A mi padre, días antes de su partida
La muerte, para muchos, es un visitante inesperado, un ladrón que irrumpe sin previo aviso, arrancando de raíz lo que parecía eterno, para mí no es eso, no la veo como una sombra que acecha ni como una tragedia que se cierne sobre el vivir, para mí la muerte es una certeza serena, una presencia constante que danza a la par del latido, inevitable como el amanecer, tan natural como el ocaso.
Sin embargo, hay momentos en los que su proximidad se siente diferente, más pesada, como si su aliento tibio rozara los días, mi padre, ese hombre que fue y sigue siendo mi norte, el cimiento sobre el que mi familia construyó su mundo, se encuentra en esa frágil línea entre este mundo y el otro, si es que existe realmente como nuestras creencias nos enseñaron. Saber que su partida es inevitable no es una epifanía ni un golpe repentino, es más bien una marea que se eleva lentamente, una ola que he aprendido a observar con el corazón dividido entre el pesar y la gratitud.
Lo observo en silencio, sin pretender llenar los vacíos con palabras que ahora sobran.
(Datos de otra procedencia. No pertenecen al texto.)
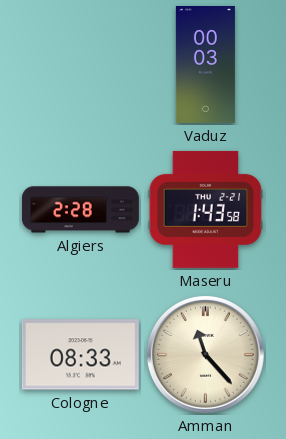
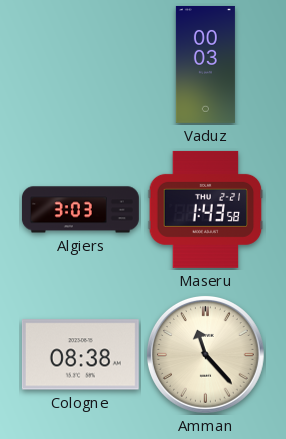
Algiers: 2:28 -> 3:03
Cologne: 08:33 -> 08:38
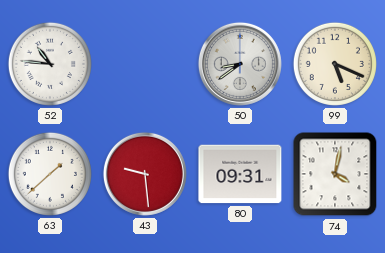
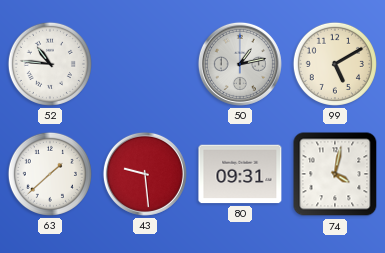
50: 8:39 -> 1:13
99: 5:19 -> 5:10
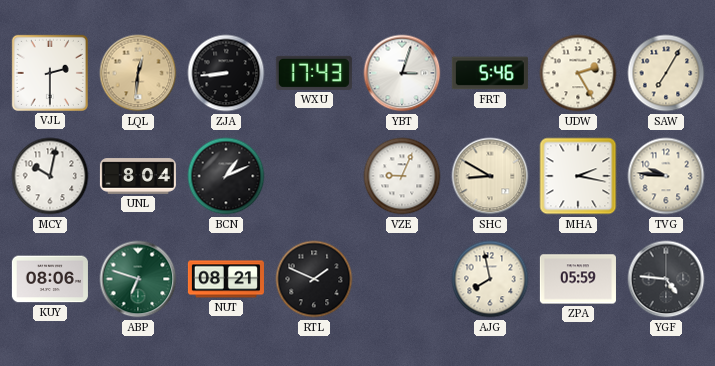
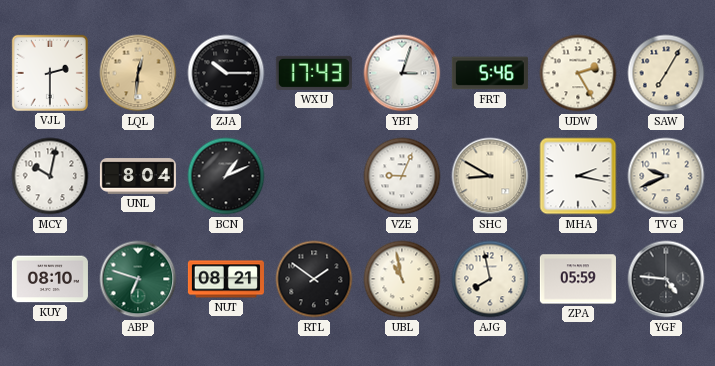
ZJA: 8:44 -> 10:15
TVG: 9:46 -> 9:41
KUY: 08:06 -> 08:10
RTL: 1:49 -> 1:51
UBL: none -> 10:58
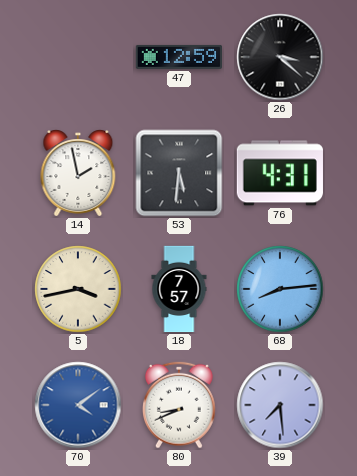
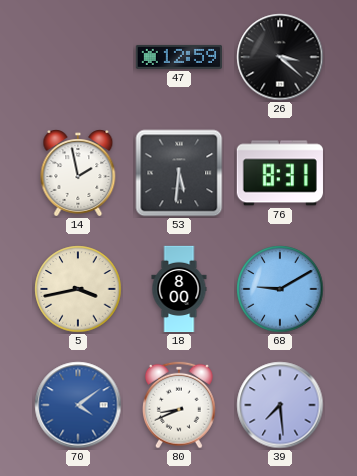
76: 4:31 -> 8:31
18: 7:57 -> 8:00
68: 8:14 -> 9:10
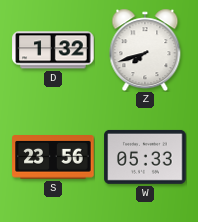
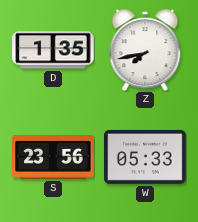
D: 1:32 -> 1:35
Z: 7:42 -> 7:43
Su presencia, aunque callada, sigue siendo inmensa, su rostro, sereno a pesar de la fragilidad, nos habla sin sonidos: es la memoria la que me susurra, la que nos recuerda los días en que su seriedad y firmeza era el centro de todo, los momentos en que su fuerza parecía inquebrantable, las noches en las que su consejo era un faro para mi alma.
Y mientras lo acompaño en este tramo final, no puedo evitar pensar en lo inevitable: en el día en que yo también cruce esa línea, porque llegará, como llega para todos, pero no temo ese momento, sé que cuando me toque, me iré con la misma serenidad que quiero para él, me iré lleno de los recuerdos de una vida vivida con plenitud, con la certeza de haber amado y sido amado.
Cuando cruce esa línea, no habrá tristeza en mis ojos, llevaré conmigo los rostros de quienes amé, las lecciones de quienes me guiaron, las manos que me sostuvieron y las que sostuve, seré como una hoja que cae del árbol no con pesar, sino con la certeza de que pronto será parte del suelo que alimenta nuevas raíces.
Aceptar la muerte no es rendirse, es abrazar la totalidad del viaje, porque la vida no es eterna, pero el amor que dejamos en los demás lo es, y al cruzar ese umbral, no sentiré que algo termina, sino que todo regresa al lugar del que siempre fue parte, y en ese retorno, abrazaré el infinito, encontraré a mi padre, no como un recuerdo, sino como un eco que jamás se apagó y estaré en paz.